= TASK ITEM =
A verbatim transcription of the listing below is required, without its pictures.

= WORKING DATA =
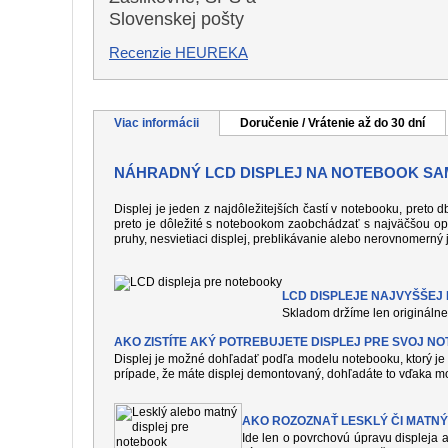
Slovenskej pošty
Recenzie HEUREKA
Viac informácii
Doručenie / Vrátenie až do 30 dní
NÁHRADNÝ LCD DISPLEJ NA NOTEBOOK SA
Displej je jeden z najdôležitejších častí v notebooku, preto
preto je dôležité s notebookom zaobchádzať s najväčšou op
pruhy, nesvietiaci displej, preblikávanie alebo nerovnomerný 
LCD DISPLEJE NAJVYŠŠEJ K
Skladom držíme len originálne 
AKO ZISTÍTE AKÝ POTREBUJETE DISPLEJ PRE SVOJ N
Displej je možné dohľadať podľa modelu notebooku, ktorý je 
prípade, že máte displej demontovaný, dohľadáte to vďaka mo
AKO ROZOZNAŤ LESKLÝ ČI MATNÝ
Ide len o povrchovú úpravu displeja a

= SOLUTION FOR THIS EXERCISE =
Slovenskej pošty
Recenzie HEUREKA
Viac informácii
Doručenie / Vrátenie až do 30 dní
NÁHRADNÝ LCD DISPLEJ NA NOTEBOOK SA
Displej je jeden z najdôležitejších častí v notebooku, preto
preto je dôležité s notebookom zaobchádzať s najväčšou op
pruhy, nesvietiaci displej, preblikávanie alebo nerovnomerný 
LCD DISPLEJE NAJVYŠŠEJ K
Skladom držíme len originálne 
AKO ZISTÍTE AKÝ POTREBUJETE DISPLEJ PRE SVOJ N
Displej je možné dohľadať podľa modelu notebooku, ktorý je 
prípade, že máte displej demontovaný, dohľadáte to vďaka mo
AKO ROZOZNAŤ LESKLÝ ČI MATNÝ
Ide len o povrchovú úpravu displeja a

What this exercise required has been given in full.